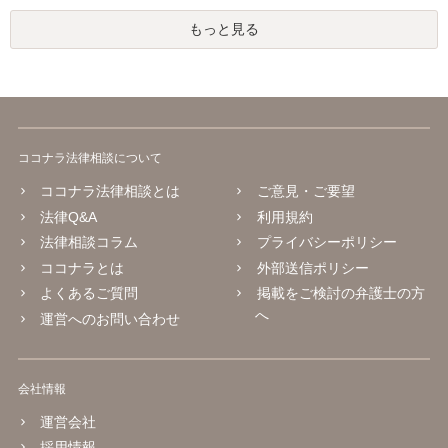
もっと見る
ココナラ法律相談について
ココナラ法律相談とは
ご意見・ご要望
法律Q&A
利用規約
法律相談コラム
プライバシーポリシー
ココナラとは
外部送信ポリシー
よくあるご質問
掲載をご検討の弁護士の方
へ
運営へのお問い合わせ
会社情報
運営会社
採用情報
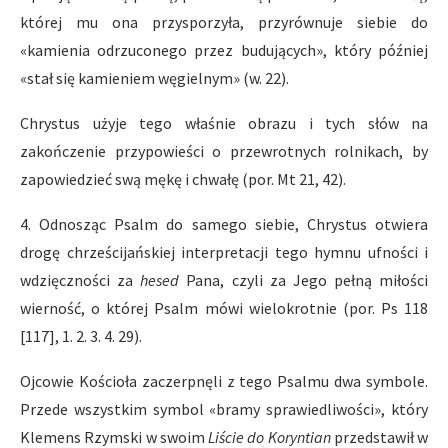
której mu ona przysporzyła, przyrównuje siebie do
«kamienia odrzuconego przez budujących», który później
«stał się kamieniem węgielnym» (w. 22).
Chrystus użyje tego właśnie obrazu i tych słów na
zakończenie przypowieści o przewrotnych rolnikach, by
zapowiedzieć swą mękę i chwałę (por. Mt 21, 42).
4. Odnosząc Psalm do samego siebie, Chrystus otwiera
drogę chrześcijańskiej interpretacji tego hymnu ufności i
wdzięczności za
hesed
Pana, czyli za Jego pełną miłości
wierność, o której Psalm mówi wielokrotnie (por. Ps 118
[117], 1. 2. 3. 4. 29).
Ojcowie Kościoła zaczerpnęli z tego Psalmu dwa symbole.
Przede wszystkim symbol «bramy sprawiedliwości», który
Klemens Rzymski w swoim
Liście do Koryntian
przedstawił w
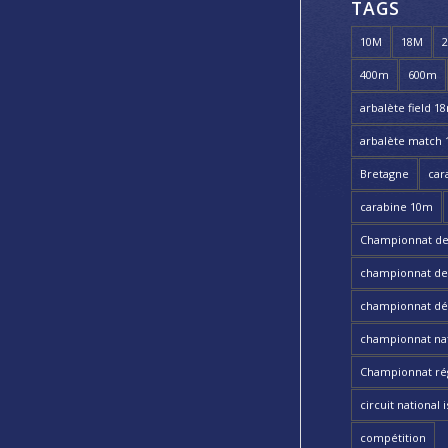
TAGS
10M
18M
400m
600m
arbalète field 1
arbalète match
Bretagne
car
carabine 10m
Championnat de
championnat de t
championnat dé
championnat nat
Championnat ré
circuit national i
compétition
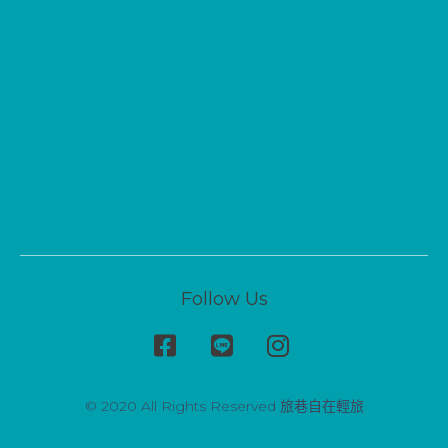
Follow Us
© 2020 All Rights Reserved 旅巷自在輕旅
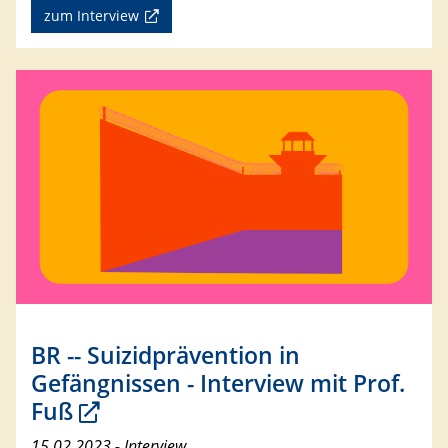
zum Interview
BR -- Suizidprävention in
Gefängnissen - Interview mit Prof.
Fuß
15.02.2023 - Interview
==================================================
## [Work item]
Where the word "tego" shows up in a line of the entries above, copy that line.

## [Output of the task]
Chrystus użyje tego właśnie obrazu i tych słów na
drogę chrześcijańskiej interpretacji tego hymnu ufności i
Ojcowie Kościoła zaczerpnęli z tego Psalmu dwa symbole.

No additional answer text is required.